The lack of (explicitly) reporting about characteristics such as age, ethnicity, follow-up duration, and treatment (techniques) limited the possibilities for moderator analyses. A small number of studies reported outcomes about internalizing problems, and moderator analyses could therefore not be conducted for this outcome. Only 5 studies reported on externalizing problems or social skills in addition to offending outcomes, which limited the statistical power of moderator analyses including these outcomes. Moreover, several studies were excluded because they could not be obtained (K = 21), mostly because they were too old to be available (digitally) or did not report data suitable to calculate an effect size (K = 8).

Second, although we tried to limit the number of moderators, we have conducted about ten moderator tests per outcome, which has increased the chances of finding a false positive, i.e., finding a significant moderator that in fact is not significant. Third, the moderating effects we examined for sample characteristics only included study-level demographics that merely provided a general indication of the moderating effects of participant level demographics. To determine the effects of SST for specific age, gender, and ethnic groups, these effects should be further examined within studies for these demographic groups separately. Finally, although our study quality checklist showed promising properties in the present study, it should serve merely as a global indication of study quality. Moreover, its psychometric characteristics are currently unknown, although it was based on already well-validated study quality checklists, which still did not sufficiently meet the purpose of our meta-analysis. Therefore, future (comparison) research is warranted to determine the theoretical and practical value of our newly devised study quality instrument.

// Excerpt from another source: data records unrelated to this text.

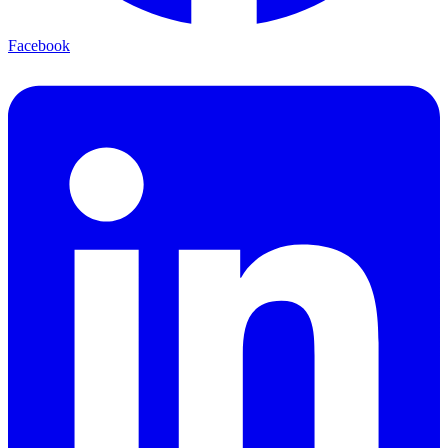
Facebook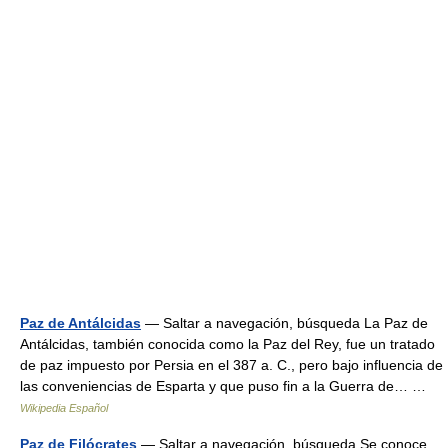
Paz de Antálcidas
— Saltar a navegación, búsqueda La Paz de
Antálcidas, también conocida como la Paz del Rey, fue un tratado
de paz impuesto por Persia en el 387 a. C., pero bajo influencia de
las conveniencias de Esparta y que puso fin a la Guerra de… …
Wikipedia Español
Paz de Filócrates
— Saltar a navegación, búsqueda Se conoce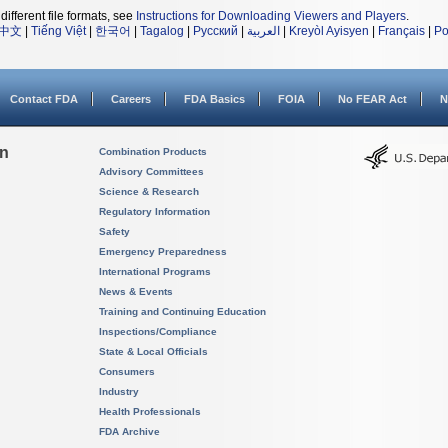
different file formats, see
Instructions for Downloading Viewers and Players
.
中文
|
Tiếng Việt
|
한국어
|
Tagalog
|
Русский
|
العربية
|
Kreyòl Ayisyen
|
Français
|
Po
Contact FDA
Careers
FDA Basics
FOIA
No FEAR Act
N
on
Combination Products
Advisory Committees
Science & Research
Regulatory Information
Safety
Emergency Preparedness
International Programs
News & Events
Training and Continuing Education
Inspections/Compliance
State & Local Officials
Consumers
Industry
Health Professionals
FDA Archive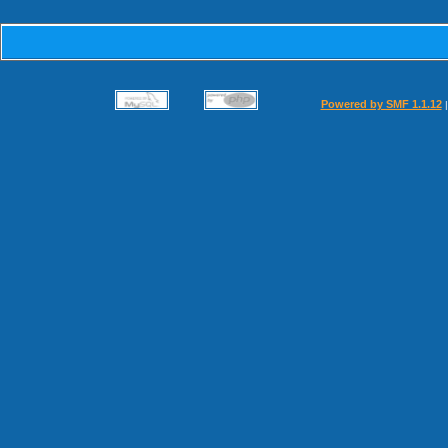
Powered by SMF 1.1.12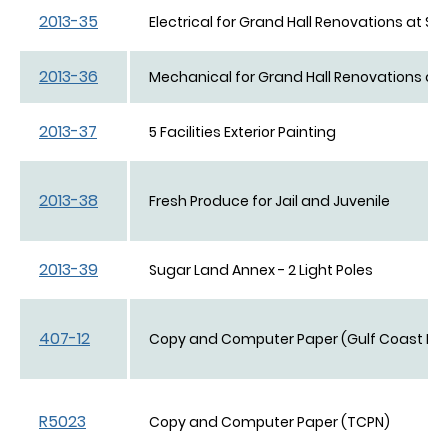
2013-35
Electrical for Grand Hall Renovations at She
2013-36
Mechanical for Grand Hall Renovations at S
2013-37
5 Facilities Exterior Painting
2013-38
Fresh Produce for Jail and Juvenile
2013-39
Sugar Land Annex - 2 Light Poles
407-12
Copy and Computer Paper (Gulf Coast Pap
R5023
Copy and Computer Paper (TCPN)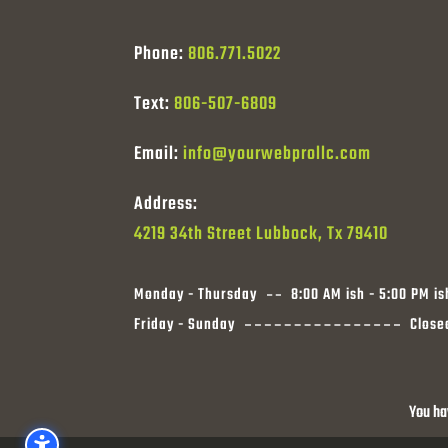
Phone:
806.771.5022
Text:
806-507-6809
Email:
info@yourwebprollc.com
Address:
4219 34th Street Lubbock, Tx 79410
Monday - Thursday
8:00 AM ish - 5:00 PM is
Friday - Sunday
Close
You ha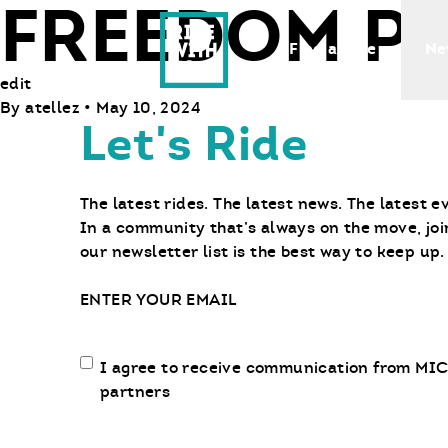
FREEDOM P
Ride With Us
Find a Bike
Ne
edit
By
atellez
•
May 10, 2024
Let's Ride
The latest rides. The latest news. The latest e
In a community that’s always on the move, joi
our newsletter list is the best way to keep up.
Email
Email
I agree to receive communication from MIC
communication
partners
opt-
in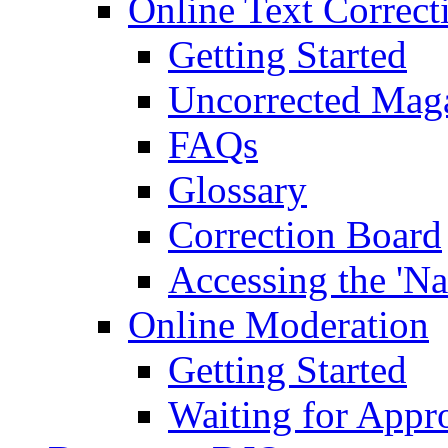
Online Text Correct
Getting Started
Uncorrected Mag
FAQs
Glossary
Correction Board
Accessing the 'Na
Online Moderation
Getting Started
Waiting for Appr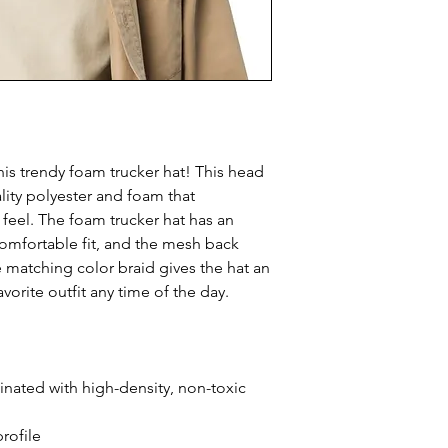
is trendy foam trucker hat! This head 
ity polyester and foam that 
eel. The foam trucker hat has an 
omfortable fit, and the mesh back 
e matching color braid gives the hat an 
avorite outfit any time of the day.
inated with high-density, non-toxic 
rofile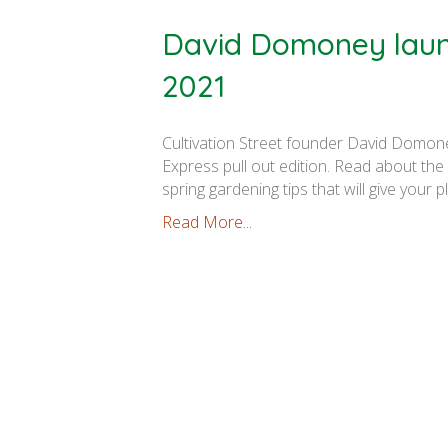
David Domoney launc
2021
Cultivation Street founder David Domone
Express pull out edition. Read about th
spring gardening tips that will give your p
Read More...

To our knowledge, the present study is the first to examine SST effects for adolescent juvenile offenders. In contrast to existing meta-analyses, we made a distinction between a no/placebo treatment comparison and a comparison to alternative treatment. Next, we conducted separate multi-level meta-analyses for four separate outcomes: offending, externalizing problems, social skills, and internalizing problems. The beneficial treatment effects that have been reported in previous meta-analytic studies (see e.g., Beelmann et al. 1994; Ang and Hughes 2002; Lösel and Beelmann 2003; Cook et al. 2008) seem to be mostly based on a comparison with a no/placebo treatment control group: SST is better than doing nothing in the prevention of juvenile (re)offending, and improving social skills. However, SSTs may be—at best—only slightly superior to alternative treatment in reducing reoffending, potentially only in those few cases where sufficient treatment effects on social skills were obtained. Consequently, SST may be a too generic treatment approach to be effective in reducing juvenile delinquency because dynamic risk factors for juvenile offending are only partially targeted in SST.